Aveva anche diretto un primo, sfortunato film, "Faustina" (1968), che, personalmente amavo molto. Una favola romana ambientata ai Fori interpretata da Vonetta McGee, incredibile protagonista nera del "Grande silenzio" di Corbucci, militante Black Power arrivata casualmente in Italia a fianco del suo uomo, Alex Cord. Con lei recitavano Enzo Cerusico e Renzo Montagnani. Fu un disastro sia di critiche che di pubblico.

Ma Gigi Magni vantava una grande conoscenza della Roma dei tempi che furono e della storia italiana che aveva gia' messo a disposizione di certi film di Mauro Bolognini ("Le fate", "Le streghe") e di Pasquale Festa Campanile ("La cintura di castita'") e sapeva scrivere, benissimo, per i mostri della commedia all'italiana. Cosi' il grande successo del suo secondo film, "Nell'anno del Signore" fu solo la conferma del suo talento di sceneggiatore di vasta conoscenza storica che riusciva a modellare perfettamente certi personaggi sui diversi caratteri dei colonnelli del nostro cinema.

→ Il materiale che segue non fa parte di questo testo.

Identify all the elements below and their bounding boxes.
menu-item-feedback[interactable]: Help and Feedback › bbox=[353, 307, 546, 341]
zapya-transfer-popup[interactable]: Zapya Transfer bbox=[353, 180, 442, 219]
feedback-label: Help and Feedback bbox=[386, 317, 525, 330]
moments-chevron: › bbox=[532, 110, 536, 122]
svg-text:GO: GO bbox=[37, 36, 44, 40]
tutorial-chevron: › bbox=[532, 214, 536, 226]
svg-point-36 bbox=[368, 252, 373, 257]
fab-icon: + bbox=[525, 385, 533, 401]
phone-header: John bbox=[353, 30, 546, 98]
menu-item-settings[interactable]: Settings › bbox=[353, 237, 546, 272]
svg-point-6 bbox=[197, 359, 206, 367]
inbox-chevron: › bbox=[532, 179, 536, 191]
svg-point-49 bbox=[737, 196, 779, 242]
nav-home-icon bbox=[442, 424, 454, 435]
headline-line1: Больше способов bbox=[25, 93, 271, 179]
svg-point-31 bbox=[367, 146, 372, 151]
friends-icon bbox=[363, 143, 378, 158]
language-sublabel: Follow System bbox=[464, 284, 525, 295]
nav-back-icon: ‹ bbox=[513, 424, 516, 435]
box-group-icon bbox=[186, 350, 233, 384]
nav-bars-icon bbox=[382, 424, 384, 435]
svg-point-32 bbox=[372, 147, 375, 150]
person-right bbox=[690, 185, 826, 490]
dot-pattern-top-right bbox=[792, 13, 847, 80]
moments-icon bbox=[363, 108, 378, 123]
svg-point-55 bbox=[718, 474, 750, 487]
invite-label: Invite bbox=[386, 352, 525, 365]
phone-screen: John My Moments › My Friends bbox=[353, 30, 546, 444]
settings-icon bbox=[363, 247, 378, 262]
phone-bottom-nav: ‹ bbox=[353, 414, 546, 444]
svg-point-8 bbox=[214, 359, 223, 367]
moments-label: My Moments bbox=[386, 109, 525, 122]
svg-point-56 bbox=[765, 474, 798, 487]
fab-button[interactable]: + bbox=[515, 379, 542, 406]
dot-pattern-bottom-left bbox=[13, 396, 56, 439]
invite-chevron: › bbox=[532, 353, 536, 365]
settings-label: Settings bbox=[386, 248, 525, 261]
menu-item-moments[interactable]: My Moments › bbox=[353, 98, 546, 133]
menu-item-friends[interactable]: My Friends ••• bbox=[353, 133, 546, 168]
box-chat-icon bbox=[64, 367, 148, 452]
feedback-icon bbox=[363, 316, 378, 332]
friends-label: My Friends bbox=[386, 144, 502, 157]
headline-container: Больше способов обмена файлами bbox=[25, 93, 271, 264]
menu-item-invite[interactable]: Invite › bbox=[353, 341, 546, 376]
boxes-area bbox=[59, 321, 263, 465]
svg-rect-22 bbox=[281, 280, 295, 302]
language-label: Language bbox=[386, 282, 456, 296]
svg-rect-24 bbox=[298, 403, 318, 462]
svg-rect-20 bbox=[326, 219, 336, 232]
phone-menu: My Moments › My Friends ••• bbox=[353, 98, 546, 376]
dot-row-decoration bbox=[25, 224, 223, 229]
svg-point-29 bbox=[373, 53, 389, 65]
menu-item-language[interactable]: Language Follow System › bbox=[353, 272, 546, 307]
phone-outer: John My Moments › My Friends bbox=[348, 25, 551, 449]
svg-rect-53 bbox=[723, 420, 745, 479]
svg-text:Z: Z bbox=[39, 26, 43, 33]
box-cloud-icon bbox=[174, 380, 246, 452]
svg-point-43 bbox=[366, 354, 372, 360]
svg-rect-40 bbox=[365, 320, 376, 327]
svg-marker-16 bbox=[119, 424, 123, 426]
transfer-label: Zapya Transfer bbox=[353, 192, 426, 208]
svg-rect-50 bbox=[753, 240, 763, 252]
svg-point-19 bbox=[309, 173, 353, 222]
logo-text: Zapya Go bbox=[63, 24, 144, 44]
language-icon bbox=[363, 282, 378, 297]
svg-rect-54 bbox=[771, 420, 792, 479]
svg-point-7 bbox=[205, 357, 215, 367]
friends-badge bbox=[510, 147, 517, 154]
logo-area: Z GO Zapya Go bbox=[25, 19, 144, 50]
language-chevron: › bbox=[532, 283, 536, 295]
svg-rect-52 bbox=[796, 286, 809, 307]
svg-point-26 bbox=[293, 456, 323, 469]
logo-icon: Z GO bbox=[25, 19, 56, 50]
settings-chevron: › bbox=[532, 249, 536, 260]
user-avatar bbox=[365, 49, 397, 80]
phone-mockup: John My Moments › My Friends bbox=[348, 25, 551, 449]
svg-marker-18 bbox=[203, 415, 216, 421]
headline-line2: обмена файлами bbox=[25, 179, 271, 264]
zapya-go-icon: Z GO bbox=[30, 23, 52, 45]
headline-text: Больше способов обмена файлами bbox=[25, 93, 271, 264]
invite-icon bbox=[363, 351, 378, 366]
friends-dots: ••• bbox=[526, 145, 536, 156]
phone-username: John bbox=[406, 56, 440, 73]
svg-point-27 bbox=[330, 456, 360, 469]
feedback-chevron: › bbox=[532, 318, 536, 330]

Tutti i suoi lavori migliori, al cinema, vanno in quella direzione. Pensiamo a "Scipione detto anche l'Africano" (1971) con Marcello Mastroianni come Scipione e Vittorio Gassman come Catone, alla sua bellissima "Tosca" (1973) costruita per Monica Vitti, Gigi Proietti, che faceva Cavaradossi e Vittorio Gassman che era Scarpia, all'episodio papalino con Nino Manfredi "Il santo soglio", inserito nel film a piu' mani "Signori e signore, buona notte" (1976), a "In nome del Papa Re" (1977) con Nino Manfredi e Carlo Bagno, che lo mostrano al meglio delle sue possibilita'.

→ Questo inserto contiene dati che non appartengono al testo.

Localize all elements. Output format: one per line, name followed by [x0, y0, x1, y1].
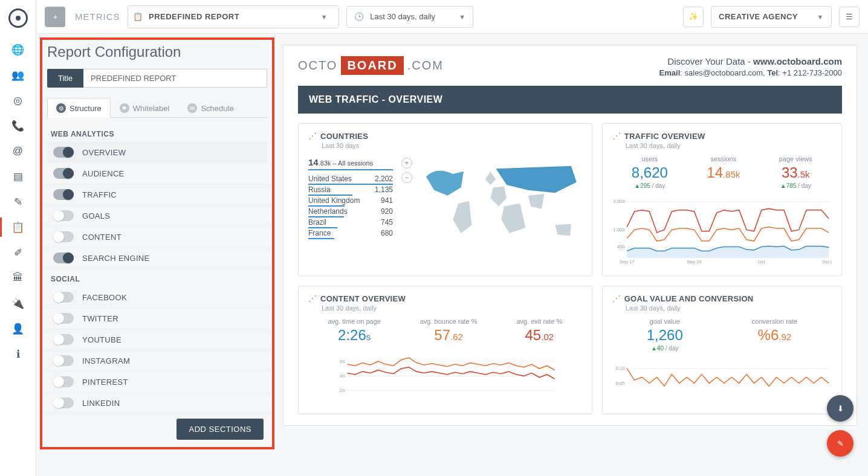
- svg-text:0.05: 0.05: [615, 381, 624, 386]
- widget-content-overview: ⋰CONTENT OVERVIEW Last 30 days, daily av…: [298, 286, 592, 414]
- svg-text:1,000: 1,000: [613, 227, 625, 233]
- people-icon[interactable]: 👥: [12, 69, 24, 81]
- panel-title: Report Configuration: [47, 43, 267, 60]
- schedule-icon: ✉: [187, 103, 197, 113]
- target-icon[interactable]: ◎: [12, 94, 24, 106]
- report-configuration-panel: Report Configuration Title ⚙Structure ⚑W…: [36, 34, 278, 476]
- globe-icon[interactable]: 🌐: [12, 43, 24, 56]
- report-preview: OCTO BOARD .COM Discover Your Data - www…: [278, 34, 868, 476]
- tab-structure[interactable]: ⚙Structure: [47, 98, 111, 118]
- date-range-dropdown[interactable]: 🕒 Last 30 days, daily ▼: [346, 6, 473, 28]
- section-item[interactable]: OVERVIEW: [47, 142, 267, 163]
- analytics-icon: ⋰: [308, 131, 316, 141]
- agency-dropdown[interactable]: CREATIVE AGENCY ▼: [711, 6, 832, 28]
- section-item[interactable]: LINKEDIN: [47, 393, 267, 414]
- item-label: AUDIENCE: [82, 169, 125, 178]
- svg-text:40: 40: [340, 373, 345, 379]
- toggle[interactable]: [53, 147, 74, 158]
- section-item[interactable]: SEARCH ENGINE: [47, 248, 267, 269]
- section-item[interactable]: PINTEREST: [47, 371, 267, 393]
- analytics-icon: ⋰: [612, 131, 620, 141]
- toggle[interactable]: [53, 313, 74, 324]
- toggle[interactable]: [53, 376, 74, 387]
- section-item[interactable]: YOUTUBE: [47, 329, 267, 350]
- country-row: France680: [308, 227, 393, 238]
- section-item[interactable]: AUDIENCE: [47, 163, 267, 184]
- toggle[interactable]: [53, 189, 74, 200]
- world-map: [421, 155, 582, 252]
- add-metric-button[interactable]: ＋: [45, 7, 65, 27]
- topbar: ＋ METRICS 📋 PREDEFINED REPORT ▼ 🕒 Last 3…: [36, 0, 868, 34]
- clock-icon: 🕒: [354, 12, 364, 21]
- item-label: TRAFFIC: [82, 190, 117, 199]
- add-sections-button[interactable]: ADD SECTIONS: [177, 419, 264, 440]
- stat: conversion rate%6.92: [752, 318, 797, 352]
- chevron-down-icon: ▼: [459, 13, 465, 21]
- toggle[interactable]: [53, 355, 74, 366]
- download-button[interactable]: ⬇: [827, 395, 853, 422]
- section-item[interactable]: FACEBOOK: [47, 287, 267, 308]
- app-logo: [8, 8, 28, 28]
- goal-chart: 0.100.05: [612, 358, 832, 406]
- toggle[interactable]: [53, 334, 74, 345]
- structure-icon: ⚙: [56, 103, 66, 113]
- section-item[interactable]: TRAFFIC: [47, 184, 267, 205]
- stat: sessions14.85k: [707, 155, 740, 189]
- widget-goal-value: ⋰GOAL VALUE AND CONVERSION Last 30 days,…: [602, 286, 842, 414]
- brand-logo: OCTO BOARD .COM: [298, 56, 444, 75]
- item-label: YOUTUBE: [82, 335, 121, 344]
- item-label: CONTENT: [82, 233, 121, 242]
- clipboard-icon[interactable]: 📋: [12, 221, 24, 233]
- svg-text:Oct: Oct: [757, 259, 765, 265]
- tab-schedule[interactable]: ✉Schedule: [178, 98, 242, 118]
- toggle[interactable]: [53, 168, 74, 179]
- item-label: GOALS: [82, 211, 110, 220]
- collapse-button[interactable]: −: [401, 172, 412, 183]
- info-icon[interactable]: ℹ: [12, 348, 24, 360]
- item-label: INSTAGRAM: [82, 356, 130, 365]
- section-item[interactable]: TWITTER: [47, 308, 267, 329]
- stat: avg. exit rate %45.02: [516, 318, 562, 344]
- toggle[interactable]: [53, 210, 74, 221]
- metrics-label: METRICS: [75, 11, 120, 22]
- stat: avg. bounce rate %57.62: [420, 318, 478, 344]
- stat: page views33.5k▲785 / day: [779, 155, 812, 189]
- analytics-icon: ⋰: [612, 294, 620, 303]
- country-row: Brazil745: [308, 216, 393, 227]
- toggle[interactable]: [53, 397, 74, 408]
- stat: avg. time on page2:26s: [328, 318, 380, 344]
- svg-text:Sep 24: Sep 24: [687, 259, 702, 265]
- tab-whitelabel[interactable]: ⚑Whitelabel: [111, 98, 179, 118]
- item-label: OVERVIEW: [82, 148, 126, 157]
- report-dropdown[interactable]: 📋 PREDEFINED REPORT ▼: [128, 5, 340, 28]
- item-label: TWITTER: [82, 314, 118, 323]
- menu-button[interactable]: ☰: [839, 7, 860, 27]
- user-icon[interactable]: 👤: [12, 323, 24, 335]
- section-item[interactable]: CONTENT: [47, 227, 267, 248]
- toggle[interactable]: [53, 252, 74, 263]
- chart-icon[interactable]: ▤: [12, 170, 24, 182]
- chevron-down-icon: ▼: [817, 13, 824, 21]
- report-title-input[interactable]: [83, 69, 267, 88]
- country-row: United States2,202: [308, 173, 393, 184]
- item-label: LINKEDIN: [82, 399, 120, 408]
- svg-text:400: 400: [617, 244, 625, 249]
- edit-icon[interactable]: ✐: [12, 246, 24, 259]
- expand-button[interactable]: +: [401, 158, 412, 169]
- plug-icon[interactable]: 🔌: [12, 297, 24, 309]
- edit-fab[interactable]: ✎: [827, 430, 853, 457]
- svg-text:Sep 17: Sep 17: [620, 259, 635, 265]
- item-label: SEARCH ENGINE: [82, 254, 150, 263]
- toggle[interactable]: [53, 231, 74, 242]
- section-item[interactable]: GOALS: [47, 205, 267, 227]
- bank-icon[interactable]: 🏛: [12, 272, 24, 284]
- svg-text:20: 20: [340, 388, 345, 393]
- section-item[interactable]: INSTAGRAM: [47, 350, 267, 371]
- widget-traffic-overview: ⋰TRAFFIC OVERVIEW Last 30 days, daily us…: [602, 123, 842, 276]
- contact-block: Discover Your Data - www.octoboard.com E…: [659, 56, 842, 77]
- wand-button[interactable]: ✨: [683, 7, 704, 27]
- phone-icon[interactable]: 📞: [12, 120, 24, 132]
- toggle[interactable]: [53, 292, 74, 303]
- pencil-icon[interactable]: ✎: [12, 196, 24, 208]
- at-icon[interactable]: @: [12, 145, 24, 157]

Meno riusciti, anche pensati nella stessa direzione, i film successivi, tutti interpretati dai nostri attori piu' amati, "Arrivano I bersaglieri" (1980), "State buoni se potete" (1984), "Secondo Ponzio Pilato" (1987), "O Re" (1989), "In nome del popolo sovrano" (1990) e "La carbonara" (2000), che e' anche il suo ultimo film per il cinema. Nel suo cinema cardinali, principi e povetracci possono parlare lo stesso linguaggio, il romano, con grandi effetti comici senza che cambino i rapporti di potere tra i personaggi.

Fortemente anticlericale, fu forse il primo regista italiano a trattare sullo schermo il potere della Chiesa e i suoi peccati. Magni si ritrovo' pero' spesso un po' schiavo del genere, pur fortunato, che aveva inventato, che solo lui, riconosciamo, riusciva a trattare cosi' bene, ma rischiava spesso di ripetersi. Cerco' anche, senza successo, di inventarsi altre strade, piu' simili a quella del suo film d'esordio.

Ma "La via dei babbuini" (1974), la sua commedia africana, concepita per l'esordio cinematografica di Manuela Kustermann, allora star della scena underground teatrale, fu stroncata dai produttori che gli imposero un cast piu' tradizionale, e nella commedia borghese, come dimostra l'episodio "Il cavalluccio svedese" con Manfredi nel film a episodi "Quelle strane occasioni", non brillava.

Provo' anche un film piu' d'autore con "Nemici d'infanzia" (1995) che frutto' a lui e alla sua sceneggiatrice, Carla Vistarini, un David per la sceneggiatura, ma non funziono' al cinema. Ottenne invece grandi soddisfazioni dalla sua collaborazione teatrale con Gigi Proietti, per il quale scrisse "Gaetanaccio" (1978) e "I sette re di Roma" (1989), che ebbero un incredibile successo. Con Proietti, in pratica, riprese il discorso iniziato con Manfredi e Monica Vitti.

Per la tv adatto' la sua tecnica per una vita di Garibaldi a puntate, "Il generale" (1987) interpretato da Franco Nero, qualche tv movie come "Cinema" (1989) con Virna Lisi e Lando Buzzanca, tratto da una storia di Antonio Tabucchi e "La notte di Pasquino" (2003), con Nino Manfredi e Fiorenzo Fiorentini, in assoluto la sua ultima fatica.

Sempre carino, disponibile, pronto a mettersi in discussione e a parlare di Roma, lo ricordiamo gia' malato, quando venne a ritirare il David alla carriera nel 2008 e lo accompagnò, oltre alla moglie Lucia Mirisola, anche scenografa e costumista di tutti i suoi film, un Gigi Proietto molto affettuoso.